Andere Fluggesellschaften wählen den Weg des Hybrid-Konzeptes, die Merkmale von Billigfluggesellschaften und Full-Service-Fluggesellschaften kombinieren. Verschiedene LCC-Anbieter wendeten sich dieser Strategie zu:
- Southwest bietet in 2025 erstmals ein Interline-Abkommen an. An drei US-Flughäfen wurden die Streckennetze mit Icelandair verknüpft und durchgängige Buchungen ermöglicht. Mobimag berichtete darüber.
- IndiGo verkündete im November 2024 ein maßgeschneidertes Business-Produkt für Indiens verkehrsreichste und geschäftlichste Strecken zusammen, mit speziell zusammengestellten, gesunden Mahlzeiten einzuführen. Diese IndiGo «Stretch-Kabine» wird über 12 Sitze in einer 2-2-Konfiguration verfügen.
- Jetblue (USA) rüstete ihre Transatlantik-A321 mit 16 Business-Klass-Sitzen aus. Jede Mint Suite bietet direkten Zugang zum Gang und einen vollständig flachen Liegesitz. Kooperation mit United, die es den Kunden seit 2025 ermöglicht, Vielfliegermeilen bei beiden Fluggesellschaften zu sammeln und einzulösen.
Ob ein Ultra-low-cost oder ein Hybrid-Modell das erfolgreichere LCC-Geschäftsmodell sein wird muss sich erst noch zeigen. Air Berlin, als ehemals grösste Billigfluglinie Deutschlands expandierte durch Übernahmen ins Langstreckengeschäft, führte Codeshare-Flüge mit American Airlines und Finnair ein und schloss sich später der Oneworld-Allianz an. Letztlich war unklar, für welches Geschäftsmodell Air Berlin eigentlich steht und hatte bis 2016 innerhalb dreier Jahre 1,14 Milliarden Euro Schulden eingeflogen. Damit war das Schicksal besiegelt.
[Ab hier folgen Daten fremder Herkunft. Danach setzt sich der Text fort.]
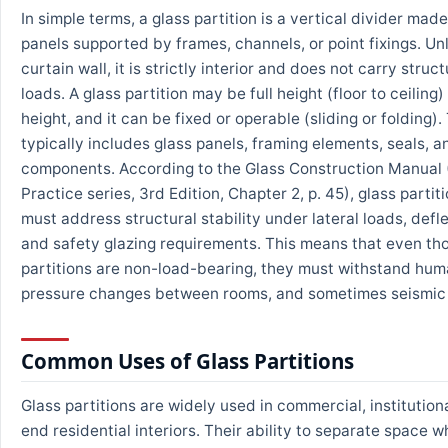
In simple terms, a glass partition is a vertical divider made
panels supported by frames, channels, or point fixings. Unl
curtain wall, it is strictly interior and does not carry struct
loads. A glass partition may be full height (floor to ceiling) 
height, and it can be fixed or operable (sliding or folding)
typically includes glass panels, framing elements, seals, 
components. According to the Glass Construction Manual 
Practice series, 3rd Edition, Chapter 2, p. 45), glass parti
must address structural stability under lateral loads, defle
and safety glazing requirements. This means that even th
partitions are non-load-bearing, they must withstand hum
pressure changes between rooms, and sometimes seismi
Common Uses of Glass Partitions
Glass partitions are widely used in commercial, institution
end residential interiors. Their ability to separate space wh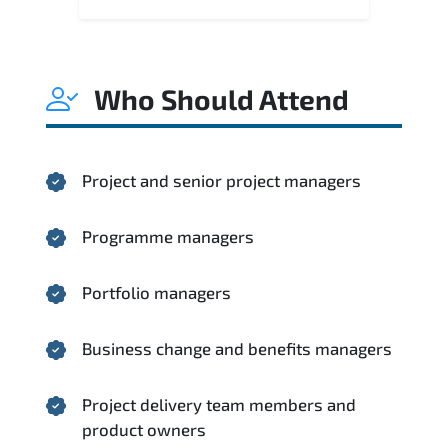
Who Should Attend
Project and senior project managers
Programme managers
Portfolio managers
Business change and benefits managers
Project delivery team members and
product owners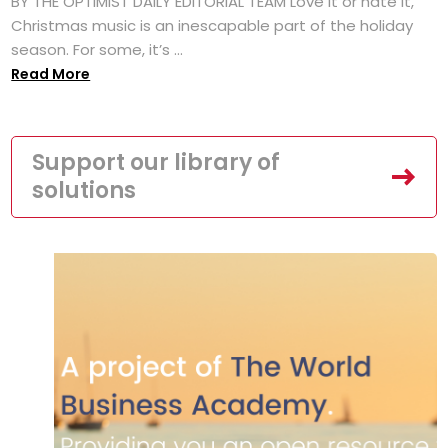
BY THE OPTIMIST DAILY EDITORIAL TEAM Love it or hate it,
Christmas music is an inescapable part of the holiday
season. For some, it’s ...
Read More
Support our library of
solutions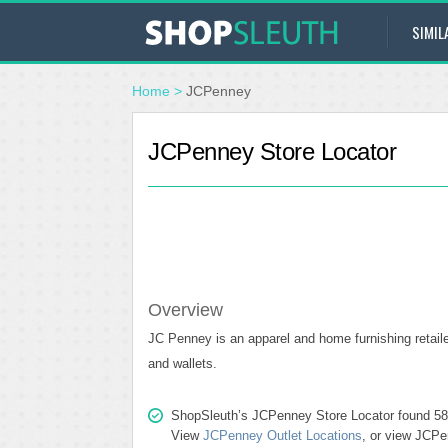
SIMIL
Home
>
JCPenney
JCPenney Store Locator
Overview
JC Penney is an apparel and home furnishing retailer
and wallets.
ShopSleuth’s JCPenney Store Locator found 584 s
View
JCPenney Outlet Locations
, or view JCPe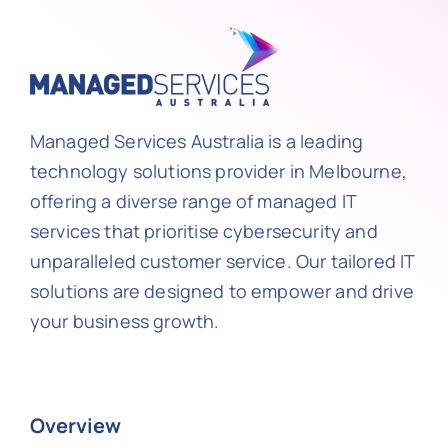
Managed Services Australia is a leading
technology solutions provider in Melbourne,
offering a diverse range of managed IT
services that prioritise cybersecurity and
unparalleled customer service. Our tailored IT
solutions are designed to empower and drive
your business growth.
Overview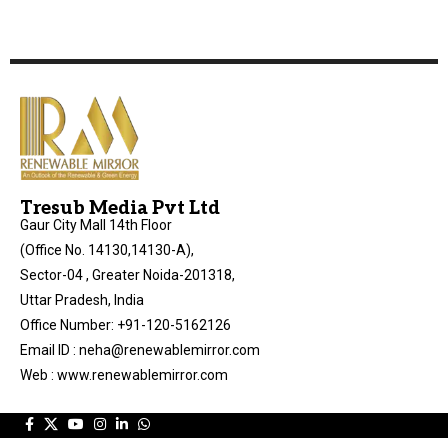
Tresub Media Pvt Ltd
Gaur City Mall 14th Floor
(Office No. 14130,14130-A),
Sector-04 , Greater Noida-201318,
Uttar Pradesh, India
Office Number: +91-120-5162126
Email ID : neha@renewablemirror.com
Web : www.renewablemirror.com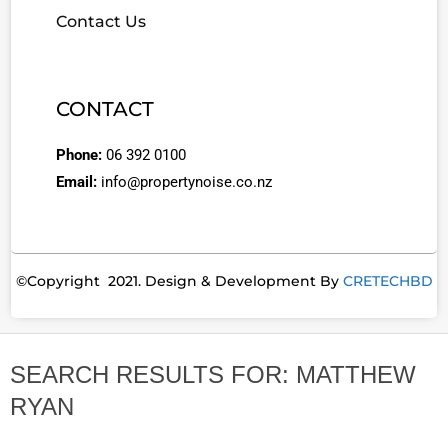
Contact Us
CONTACT
Phone:
06 392 0100
Email:
info@propertynoise.co.nz
©Copyright 2021. Design & Development By
CRETECHBD
SEARCH RESULTS FOR: MATTHEW
RYAN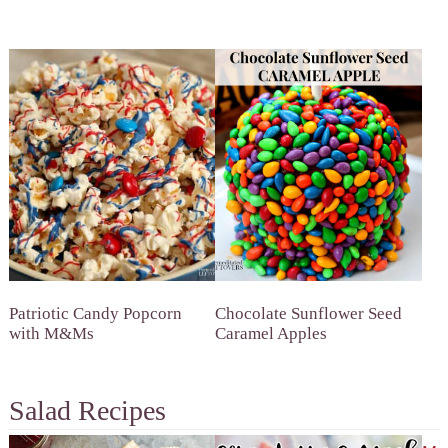
Patriotic Candy Popcorn
Chocolate Sunflower Seed
with M&Ms
Caramel Apples
Salad Recipes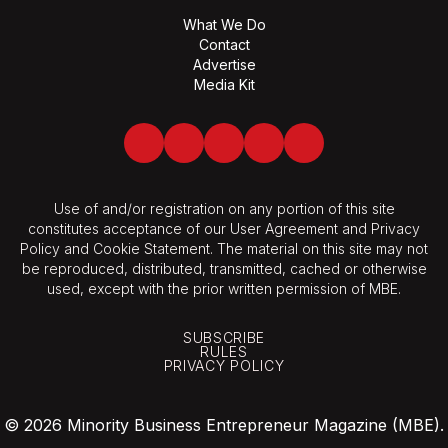
What We Do
Contact
Advertise
Media Kit
Facebook
Twitter
LinkedIn
Youtube
Spotify
Use of and/or registration on any portion of this site
constitutes acceptance of our User Agreement and Privacy
Policy and Cookie Statement. The material on this site may not
be reproduced, distributed, transmitted, cached or otherwise
used, except with the prior written permission of MBE.
SUBSCRIBE
RULES
PRIVACY POLICY
© 2026 Minority Business Entrepreneur Magazine (MBE).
Die drei europäischen, unabhängigen LCC erreichten 2024 einen Passagiermarktanteil in Europa von 50 Prozent. Sie haben die wenigsten Verspätungen, fliegen oft mit um die 90 Prozent Auslastung und fliegen, zumindest bei Ryanair, Rekordergebnisse ein. Ob LCC oder Hybrid-Airline … am meisten profitieren die Kunden, was ja eigentlich Sinn der Sache ist.